Your answer should be every line with the word "Оптовая", copied from the data below.
--*--
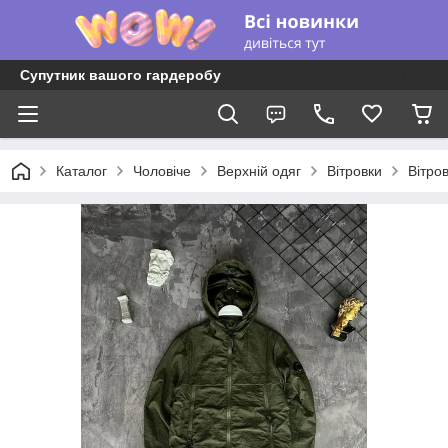
Супутник вашого гардеробу
Каталог
Чоловіче
Верхній одяг
Вітровки
Вітро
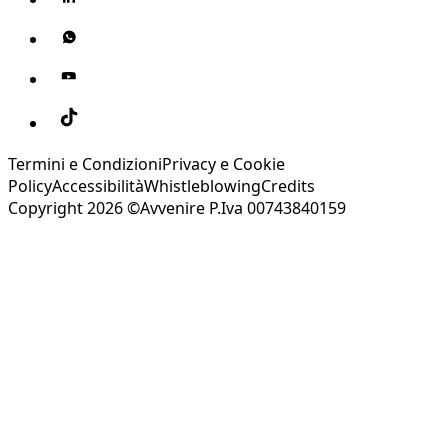
Termini e Condizioni
Privacy e Cookie
Policy
Accessibilità
Whistleblowing
Credits
Copyright 2026 ©Avvenire P.Iva 00743840159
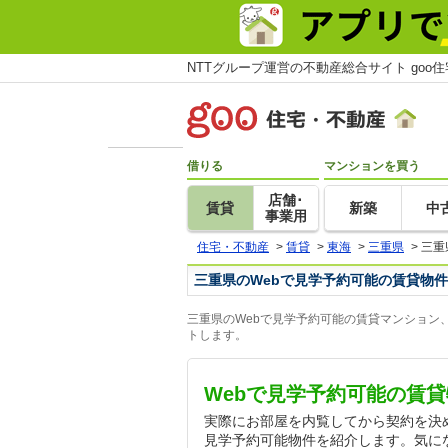
NTTグループ運営の不動産総合サイト goo
借りる
マンションを買う
店舗･
賃貸
新築
中
事業用
住宅・不動産
>
賃貸
>
東海
>
三重県
>
三重
三重県のWebで見学予約可能の賃貸物件
三重県のWebで見学予約可能の賃貸マンション
トします。
Webで見学予約可能の賃
実際にお部屋を内覧してから契約を決
見学予約可能物件を紹介します。気に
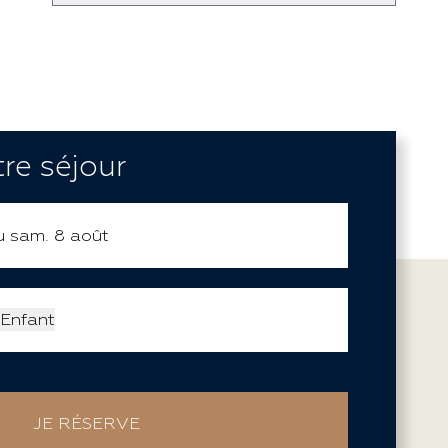
re séjour
Enfant
JE RÉSERVE
-
+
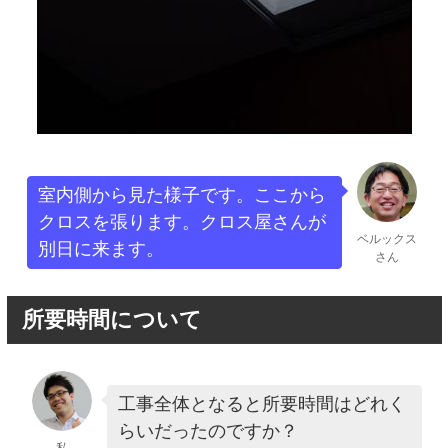
室内側から見た様子です。ここから
クロスを張ります。クロス屋さんが
ベルックス
別日に来ます。
さん
所要時間について
工事全体となると所要時間はどれく
らいだったのですか？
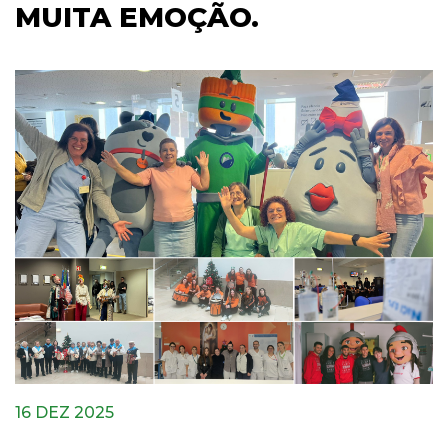
MUITA EMOÇÃO.
16 DEZ 2025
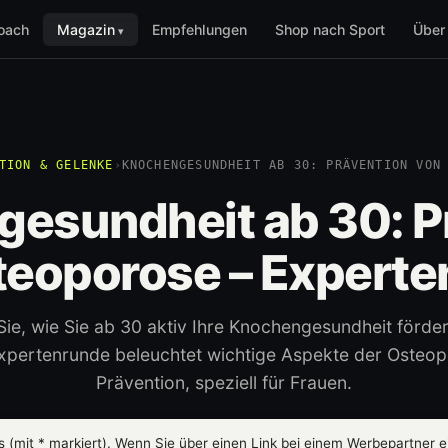
oach
Magazin
Empfehlungen
Shop nach Sport
Über
TION & GELENKE
›
KNOCHENGESUNDHEIT AB 30: PRÄVENTION VON
esundheit ab 30: P
teoporose – Experte
Sie, wie Sie ab 30 aktiv Ihre Knochengesundheit förde
xpertenrunde beleuchtet wichtige Aspekte der Osteo
Prävention, speziell für Frauen.
ks (mit
*
markiert). Wenn Sie über einen Link bei einem Werbepartner ei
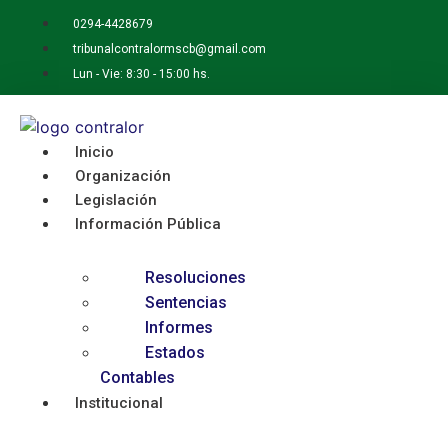
Ir
0294-4428679
al
tribunalcontralormscb@gmail.com
contenido
Lun - Vie: 8:30 - 15:00 hs.
Inicio
Organización
Legislación
Información Pública
Resoluciones
Sentencias
Informes
Estados
Contables
Institucional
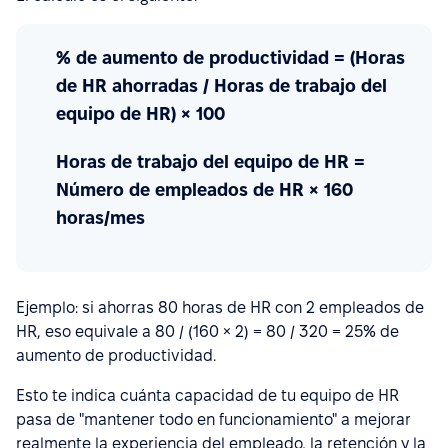
% de aumento de productividad = (Horas
de HR ahorradas / Horas de trabajo del
equipo de HR) × 100
Horas de trabajo del equipo de HR =
Número de empleados de HR × 160
horas/mes
Ejemplo: si ahorras 80 horas de HR con 2 empleados de
HR, eso equivale a 80 / (160 × 2) = 80 / 320 = 25% de
aumento de productividad.
Esto te indica cuánta capacidad de tu equipo de HR
pasa de "mantener todo en funcionamiento" a mejorar
realmente la experiencia del empleado, la retención y la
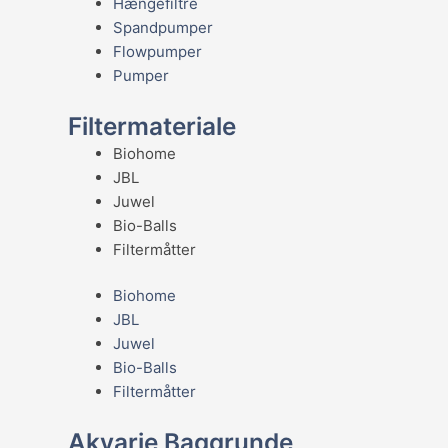
Hængefiltre
Spandpumper
Flowpumper
Pumper
Filtermateriale
Biohome
JBL
Juwel
Bio-Balls
Filtermåtter
Biohome
JBL
Juwel
Bio-Balls
Filtermåtter
Akvarie Baggrunde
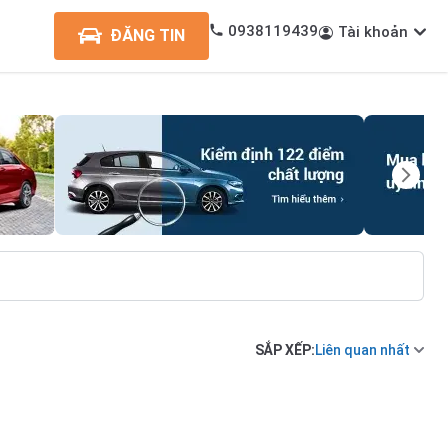
0938119439
Tài khoản
ĐĂNG TIN
SẮP XẾP:
Liên quan nhất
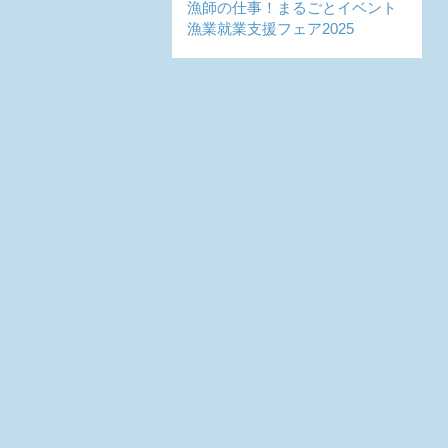
漁師の仕事！まるごとイベント
漁業就業支援フェア2025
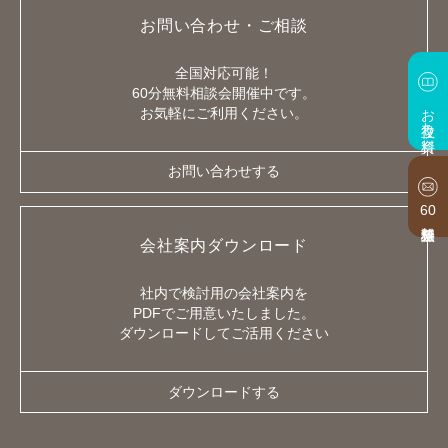
お問い合わせ・ご相談
全国対応可能！
60分無料相談会開催中です。
お役立ち資料
お気軽にご利用ください。
お問い合わせする
60
会社案内ダウンロード
社内で検討用の会社案内を
PDFでご用意いたしました。
ダウンロードしてご活用ください
ダウンロードする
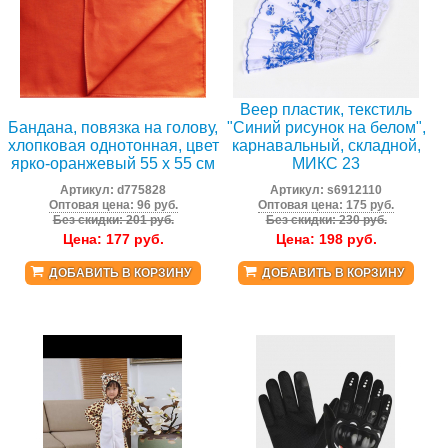
Веер пластик, текстиль
Бандана, повязка на голову,
"Синий рисунок на белом",
хлопковая однотонная, цвет
карнавальный, складной,
ярко-оранжевый 55 х 55 см
МИКС 23
Артикул:
d775828
Артикул:
s6912110
Оптовая цена: 96 руб.
Оптовая цена: 175 руб.
Без скидки: 201 руб.
Без скидки: 230 руб.
Цена:
177
руб.
Цена:
198
руб.
ДОБАВИТЬ В КОРЗИНУ
ДОБАВИТЬ В КОРЗИНУ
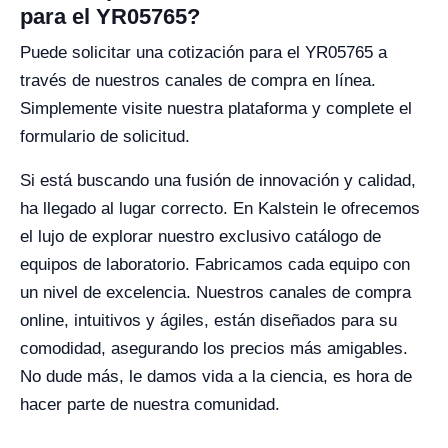
para el YR05765?
Puede solicitar una cotización para el YR05765 a
través de nuestros canales de compra en línea.
Simplemente visite nuestra plataforma y complete el
formulario de solicitud.
Si está buscando una fusión de innovación y calidad,
ha llegado al lugar correcto. En Kalstein le ofrecemos
el lujo de explorar nuestro exclusivo catálogo de
equipos de laboratorio. Fabricamos cada equipo con
un nivel de excelencia. Nuestros canales de compra
online, intuitivos y ágiles, están diseñados para su
comodidad, asegurando los precios más amigables.
No dude más, le damos vida a la ciencia, es hora de
hacer parte de nuestra comunidad.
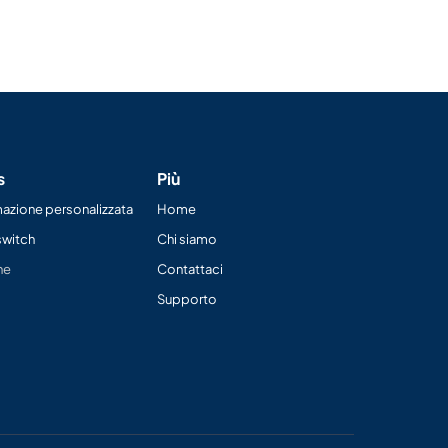
s
Più
zione personalizzata
Home
switch
Chi siamo
ne
Contattaci
Supporto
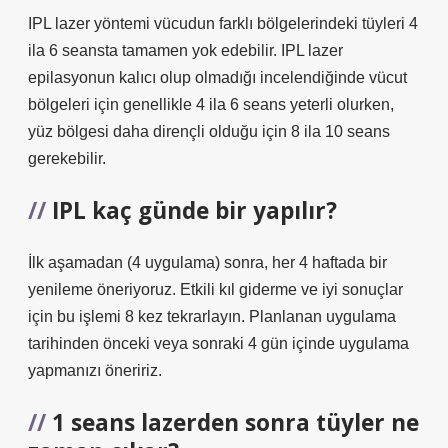
IPL lazer yöntemi vücudun farklı bölgelerindeki tüyleri 4
ila 6 seansta tamamen yok edebilir. IPL lazer
epilasyonun kalıcı olup olmadığı incelendiğinde vücut
bölgeleri için genellikle 4 ila 6 seans yeterli olurken,
yüz bölgesi daha dirençli olduğu için 8 ila 10 seans
gerekebilir.
IPL kaç günde bir yapılır?
İlk aşamadan (4 uygulama) sonra, her 4 haftada bir
yenileme öneriyoruz. Etkili kıl giderme ve iyi sonuçlar
için bu işlemi 8 kez tekrarlayın. Planlanan uygulama
tarihinden önceki veya sonraki 4 gün içinde uygulama
yapmanızı öneririz.
1 seans lazerden sonra tüyler ne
--*--
EXERCISE OUTPUT:
Оптовая цена: 96 руб.
Оптовая цена: 175 руб.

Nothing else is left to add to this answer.